Também não se manifestaram durante o pleito a favor do candidato republicano. O
retardo em reconhecer a vitória de Biden, por lealdade a Trump, está
aprofundando o mal-estar que já existia com o novo presidente dos Estados
Unidos. Além das implicações da vitória dos democratas em relação à política
externa e à questão ambiental no Brasil, já estão aparecendo suas consequências
para a política nacional propriamente dita, inclusive do ponto de vista
eleitoral.
O
encontro de Huck e Moro sinalizou que o campo liberal-democrático pode buscar
uma convergência e ocupar, novamente, o centro político, mas isso passa, ainda,
por João Doria (PSDB), governador de São Paulo; Eduardo Leite (PSDB),
governador do Rio Grande do Sul; Rodrigo Maia, presidente da Câmara; Luiz
Henrique Mandetta (DEM), ex-ministro da Saúde; e Marina Silva(Rede),
ex-ministra.
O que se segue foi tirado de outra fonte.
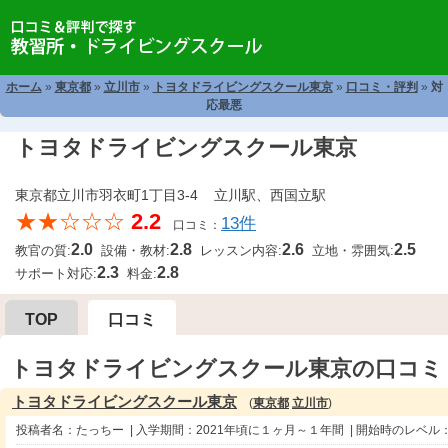
ホーム
»
東京都
»
立川市
»
トヨタドライビングスクール東京
»
口コミ・評判
»
対
応最悪
トヨタドライビングスクール東京
東京都立川市羽衣町1丁目3-4 立川駅、西国立駅
★★☆☆☆
2.2
13件
口コミ：
2.0
2.8
2.6
2.5
教官の質:
設備・教材:
レッスン内容:
立地・雰囲気:
2.3
2.8
サポート対応:
料金:
TOP
口コミ
トヨタドライビングスクール東京の口コミ
トヨタドライビングスクール東京
(
東京都
立川市
)
投稿者名：たっちー | 入学期間：2021年頃に１ヶ月～１年間 | 開始時のレベル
Unificar o centro democrático não é uma tarefa fácil, nunca foi. Ulysses
Guimarães e Tancredo Neves, no MDB, disputaram a liderança da oposição até a
derrota das Diretas Já. Fernando Henrique Cardoso teve de dobrar Mário Covas,
no PSDB, para consolidar sua aliança com o PFL, de Antônio Carlos Magalhães e
Marco Maciel.
De volta aos programas de tevê com forte cunho social, Huck se movimenta de forma dissimulada, mas sua permanência na TV Globo tem data marcada, precisa decidir até meados do próximo ano se é candidato ou não. Moro enfrenta o sereno na planície, é um candidato encabulado, mas tem um partido pronto para abrigá-lo, com forte bancada no Senado, o Podemos. Doria tem as dificuldades de todo político paulista para sair do Palácio dos Bandeirantes, podendo se reeleger, e arriscar a Presidência. Mandetta é candidato declarado, enquanto houver pandemia, terá pista para correr, mas precisa seduzir a cúpula partidária, que sonha com a candidatura de Huck pela legenda. Eduardo Leite pode ser a nova cara do PSDB, se Doria não concorrer. Marina Silva sonha em renascer como Fênix, para viabilizar a Rede. Reunir todos numa candidatura é um projeto ambicioso. Além disso, não se deve subestimar a força da oposição de esquerda, que pode se reagrupar, a partir das conversas entre o ex-presidente Luiz Inácio Lula (PT) da Silva e Ciro Gomes (PDT), para chegar ao segundo turno.